DEEPEND has been funded by a separate NOAA project called Deep-Sea Benefits. The Deep-Sea Benefits project will use monitoring to gather information that will increase our understanding of ecological interactions among fish and water column invertebrates, sea turtles, marine mammals, and mesophotic and deep benthic communities. This information can be used to design restoration actions and calculate the benefits from other restoration activities. For example, the information collected by Deep-Sea Benefits will be incorporated into the Active Management and Protection project activities, including informing other agencies responsible for protecting Gulf benthic habitat and resources about these protections. It will also help protect mesopelagic fish and invertebrate communities situated in the water column above them, thus contributing to protecting water column productivity—which helps support sea turtles, marine mammals, and mesophotic and deep benthic community productivity. These protections would also lead to conservation of the biodiversity inherent to these locations. The Deep-Sea Benefits project is layered—both figuratively and literally—on top of other restoration actions being taken to help restore for the injuries from the Deepwater Horizon oil spill. (Above excerpt and image below taken from DSB1 cruise blog by Ian Zink).

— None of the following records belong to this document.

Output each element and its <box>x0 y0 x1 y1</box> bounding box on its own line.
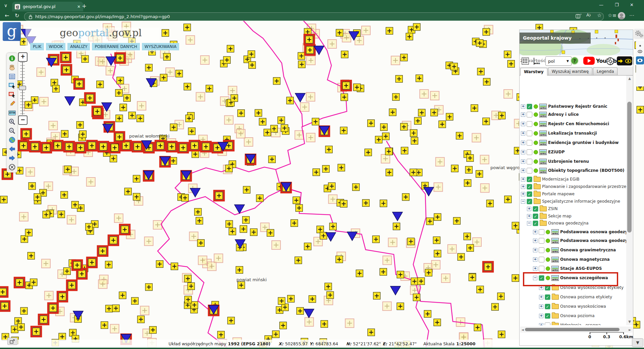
expand-toggle[interactable]: + <box>539 323 543 326</box>
tab-warstwy[interactable]: Warstwy <box>520 68 547 76</box>
youtube-button[interactable]: YouTube <box>583 57 620 65</box>
expand-toggle[interactable]: + <box>521 185 525 189</box>
layer-row-zsin[interactable]: +✓ZSIN <box>527 205 557 212</box>
favorite-star-icon[interactable]: ☆ <box>597 12 601 18</box>
restore-button[interactable]: ❐ <box>615 2 619 7</box>
layer-row-osnowa-szczegółowa[interactable]: −✓wmsOsnowa szczegółowa <box>533 274 608 282</box>
select-rectangle-tool[interactable] <box>8 82 16 89</box>
tab-close-icon[interactable]: ✕ <box>77 4 80 9</box>
zoom-out-tool[interactable] <box>8 127 16 135</box>
menu-item-analizy[interactable]: ANALIZY <box>67 43 90 50</box>
visibility-eye-button[interactable] <box>636 56 644 64</box>
close-button[interactable]: ✕ <box>630 2 634 7</box>
small-eye-icon[interactable] <box>638 50 642 53</box>
contrast-toggle[interactable] <box>617 56 632 65</box>
horizontal-scroll-thumb[interactable] <box>525 328 620 331</box>
layer-row-osnowa-pozioma-etykiety[interactable]: +✓Osnowa pozioma etykiety <box>539 293 612 301</box>
dot-icon[interactable] <box>639 45 641 47</box>
layer-row-ewidencja-gruntów-i-budynków[interactable]: +✓wmsEwidencja gruntów i budynków <box>521 139 619 146</box>
layer-row-uzbrojenie-terenu[interactable]: +✓wmsUzbrojenie terenu <box>521 158 589 165</box>
reload-icon[interactable]: ↻ <box>15 12 19 19</box>
expand-toggle[interactable]: + <box>521 112 525 117</box>
layer-row-osnowa-wysokościowa[interactable]: +✓Osnowa wysokościowa <box>539 303 606 310</box>
expand-toggle[interactable]: − <box>527 221 531 226</box>
layer-checkbox[interactable]: ✓ <box>527 140 532 146</box>
accessibility-wheel-icon[interactable] <box>606 57 614 65</box>
layer-checkbox[interactable]: ✓ <box>545 285 550 291</box>
layer-row-podstawowa-osnowa-geodezyjna-pozioma[interactable]: +✓wmsPodstawowa osnowa geodezyjna poziom… <box>533 228 626 236</box>
expand-toggle[interactable]: + <box>521 122 525 126</box>
profile-avatar[interactable] <box>618 12 625 19</box>
zoom-slider-track[interactable] <box>18 61 27 115</box>
layer-checkbox[interactable]: ✓ <box>533 213 538 219</box>
layer-row-wdrożenia-osnowa[interactable]: +✓Wdrożenia - osnowa <box>539 321 601 325</box>
deselect-rectangle-tool[interactable] <box>8 91 16 98</box>
expand-toggle[interactable]: + <box>533 248 537 252</box>
layer-checkbox[interactable]: ✓ <box>527 191 532 197</box>
menu-item-plik[interactable]: PLIK <box>30 43 44 50</box>
layer-checkbox[interactable]: ✓ <box>527 199 532 204</box>
layer-row-obiekty-topograficzne-bdot500-[interactable]: +✓wmsObiekty topograficzne (BDOT500) <box>521 167 625 174</box>
layer-row-lokalizacja-transakcji[interactable]: +✓wmsLokalizacja transakcji <box>521 130 597 137</box>
expand-toggle[interactable]: + <box>521 168 525 173</box>
layer-row-specjalistyczne-informacje-geodezyjne[interactable]: −✓Specjalistyczne informacje geodezyjne <box>521 198 620 205</box>
layer-checkbox[interactable]: ✓ <box>527 149 532 155</box>
expand-toggle[interactable]: + <box>539 314 543 318</box>
scroll-down-icon[interactable]: ▼ <box>626 320 633 323</box>
expand-toggle[interactable]: + <box>533 239 537 243</box>
menu-item-wyszukiwania[interactable]: WYSZUKIWANIA <box>142 43 179 50</box>
layer-row-planowanie-i-zagospodarowanie-przestrzenne[interactable]: +✓Planowanie i zagospodarowanie przestrz… <box>521 183 626 190</box>
layer-checkbox[interactable]: ✓ <box>539 229 544 235</box>
expand-toggle[interactable]: + <box>539 295 543 299</box>
fullscreen-expand-button[interactable] <box>7 338 17 345</box>
layer-checkbox[interactable]: ✓ <box>527 168 532 173</box>
layer-checkbox[interactable]: ✓ <box>527 184 532 190</box>
panel-collapse-button[interactable]: ▼ <box>632 338 643 347</box>
scroll-up-icon[interactable]: ▲ <box>626 77 633 80</box>
expand-toggle[interactable]: + <box>527 207 531 211</box>
zoom-in-tool[interactable] <box>8 118 16 126</box>
info-tool[interactable]: i <box>8 55 16 62</box>
coordinates-xyh-tool[interactable]: XYH <box>8 109 16 116</box>
expand-toggle[interactable]: + <box>521 104 525 109</box>
layer-row-podstawowa-osnowa-geodezyjna-wysokościowa[interactable]: +✓wmsPodstawowa osnowa geodezyjna wysoko… <box>533 237 626 244</box>
expand-toggle[interactable]: + <box>533 230 537 234</box>
tab-wyszukaj-warstwę[interactable]: Wyszukaj warstwę <box>548 67 592 75</box>
menu-item-widok[interactable]: WIDOK <box>46 43 65 50</box>
layer-checkbox[interactable]: ✓ <box>527 112 532 117</box>
layer-row-stacje-asg-eupos[interactable]: +✓wmsStacje ASG-EUPOS <box>533 265 602 272</box>
layer-checkbox[interactable]: ✓ <box>533 206 538 212</box>
minimize-button[interactable]: — <box>599 2 603 7</box>
settings-ellipsis-icon[interactable]: ⋯ <box>629 12 634 18</box>
layer-checkbox[interactable]: ✓ <box>545 304 550 309</box>
browser-tab[interactable]: g geoportal.gov.pl ✕ <box>12 2 83 11</box>
new-tab-button[interactable]: + <box>82 3 87 9</box>
scroll-left-icon[interactable]: ◄ <box>521 328 524 332</box>
clear-selection-tool[interactable] <box>8 163 16 171</box>
expand-toggle[interactable]: + <box>521 159 525 164</box>
expand-toggle[interactable]: + <box>527 214 531 218</box>
favorites-bar-icon[interactable]: ☆≡ <box>608 12 616 18</box>
layer-row-portale-mapowe[interactable]: +✓Portale mapowe <box>521 190 575 198</box>
layer-checkbox[interactable]: ✓ <box>545 313 550 319</box>
attribute-table-tool[interactable] <box>8 73 16 80</box>
wms-service-icon[interactable]: wms <box>534 58 534 65</box>
settings-gears-icon[interactable] <box>634 29 644 39</box>
expand-toggle[interactable]: + <box>533 266 537 271</box>
expand-toggle[interactable]: + <box>539 286 543 290</box>
geoportal-logo[interactable]: g <box>3 22 21 41</box>
zoom-slider-plus[interactable]: + <box>18 52 28 62</box>
expand-toggle[interactable]: + <box>521 177 525 182</box>
zoom-slider-handle[interactable] <box>19 86 26 90</box>
contents-grid-icon[interactable] <box>522 57 529 65</box>
layer-row-państwowy-rejestr-granic[interactable]: +✓wmsPaństwowy Rejestr Granic <box>521 103 607 110</box>
menu-item-pobieranie-danych[interactable]: POBIERANIE DANYCH <box>92 43 140 50</box>
scroll-right-icon[interactable]: ► <box>629 328 631 332</box>
layer-row-osnowa-magnetyczna[interactable]: +✓wmsOsnowa magnetyczna <box>533 256 610 263</box>
expand-toggle[interactable]: + <box>521 150 525 154</box>
draw-pencil-tool[interactable] <box>8 100 16 107</box>
layer-checkbox[interactable]: ✓ <box>539 238 544 244</box>
layer-row-osnowa-wysokościowa-etykiety[interactable]: +✓Osnowa wysokościowa etykiety <box>539 284 624 291</box>
vertical-scrollbar[interactable]: ▲ ▼ <box>626 76 633 325</box>
layer-checkbox[interactable]: ✓ <box>539 266 544 271</box>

Caption: An artistic conceptualization of Gulf of Mexico ecosystem components, food web linkages among them, physical processes that drive them, and restoration actions that address their DWH oil spill associated injuries. The Deep-Sea Benefits project is investigating linkages between sea turtles, marine mammals, mesopelagic fishes, water column invertebrates, and mesophotic and deep benthic communities. Credit: Kate Sweeney.

 

DEEPEND is currently at sea for the second Deep-Sea Benefits cruise from August 19-September 1, 2025. We will continue surveying the slope in three different areas of the northern Gulf and recording acoustic data throughout. This second cruise will incorporate two new technologies including a benthic lander and a high throughput environmental DNA (eDNA) sampler. The benthic lander will be outfitted with acoustic sensors, environmental sensors, and a camera to record images and videos. You can learn a lot more about the benthic lander on our cruise blog here. The eDNA sampler will be used to collect DNA from the environment that can then be barcoded to inform us about what species have been in the area. This information will be compared with what we collect in the trawl and data we collect with our shipboard acoustic transducers. An upcoming cruise blog will go into more detail about the eDNA sampler soon so be sure to visit our cruise blog page and subscribe!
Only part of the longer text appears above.